== Task instructions ==
The copy must match the data below line for line and contain no images.

Stored items
=-=-=
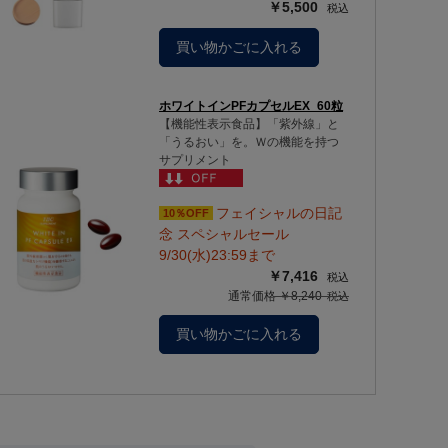
￥5,500
買い物かごに入れる
ホワイトインPFカプセルEX_60粒
【機能性表示食品】「紫外線」と
「うるおい」を。Ｗの機能を持つ
サプリメント
フェイシャルの日記
10％OFF
念 スペシャルセール
9/30(水)23:59まで
￥7,416
通常価格 ￥8,240
買い物かごに入れる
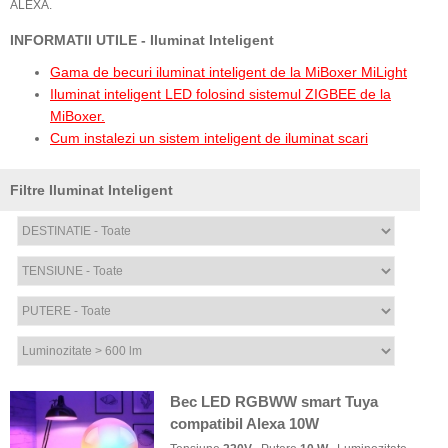
ALEXA.
INFORMATII UTILE - Iluminat Inteligent
Gama de becuri iluminat inteligent de la MiBoxer MiLight
Iluminat inteligent LED folosind sistemul ZIGBEE de la
MiBoxer.
Cum instalezi un sistem inteligent de iluminat scari
Filtre Iluminat Inteligent
Bec LED RGBWW smart Tuya
compatibil Alexa 10W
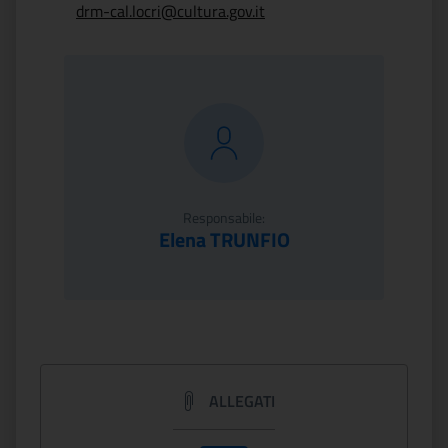
drm-cal.locri@cultura.gov.it
Responsabile:
Elena TRUNFIO
ALLEGATI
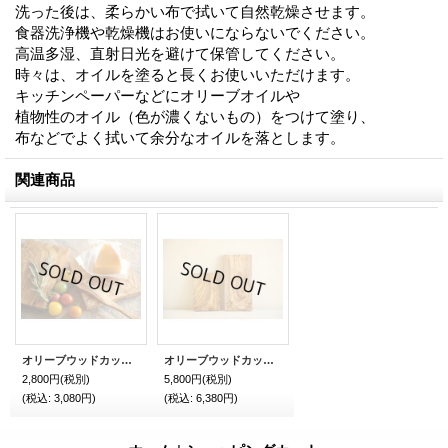
洗った後は、柔らかい布で拭いて自然乾燥させます。
食器洗浄機や乾燥機はお使いにならないでください。
高温多湿、直射日光を避けて保管してください。
時々は、オイルを塗ると長くお使いいただけます。
キッチンペーパーなどにオリーブオイルや
植物性のオイル（色が濃くないもの）をつけて塗り、
布などでよく拭いて余分なオイルを落とします。
関連商品
オリーブウッドカッティングボードレクト20
オリーブウッドカッティングボードレクト30
2,800円
(税別)
5,800円
(税別)
(税込
:
3,080円)
(税込
:
6,380円)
=-=-=
== Your solution ==
￥5,500
買い物かごに入れる
ホワイトインPFカプセルEX_60粒
【機能性表示食品】「紫外線」と
「うるおい」を。Ｗの機能を持つ
サプリメント
フェイシャルの日記
10％OFF
念 スペシャルセール
9/30(水)23:59まで
￥7,416
通常価格 ￥8,240
買い物かごに入れる
ALEXA.
INFORMATII UTILE - Iluminat Inteligent
Gama de becuri iluminat inteligent de la MiBoxer MiLight
Iluminat inteligent LED folosind sistemul ZIGBEE de la
MiBoxer.
Cum instalezi un sistem inteligent de iluminat scari
Filtre Iluminat Inteligent
Bec LED RGBWW smart Tuya
compatibil Alexa 10W
drm-cal.locri@cultura.gov.it
Responsabile:
Elena TRUNFIO
ALLEGATI
洗った後は、柔らかい布で拭いて自然乾燥させます。
食器洗浄機や乾燥機はお使いにならないでください。
高温多湿、直射日光を避けて保管してください。
時々は、オイルを塗ると長くお使いいただけます。
キッチンペーパーなどにオリーブオイルや
植物性のオイル（色が濃くないもの）をつけて塗り、
布などでよく拭いて余分なオイルを落とします。
関連商品
オリーブウッドカッティングボードレクト20
オリーブウッドカッティングボードレクト30
2,800円
(税別)
5,800円
(税別)
(税込
:
3,080円)
(税込
:
6,380円)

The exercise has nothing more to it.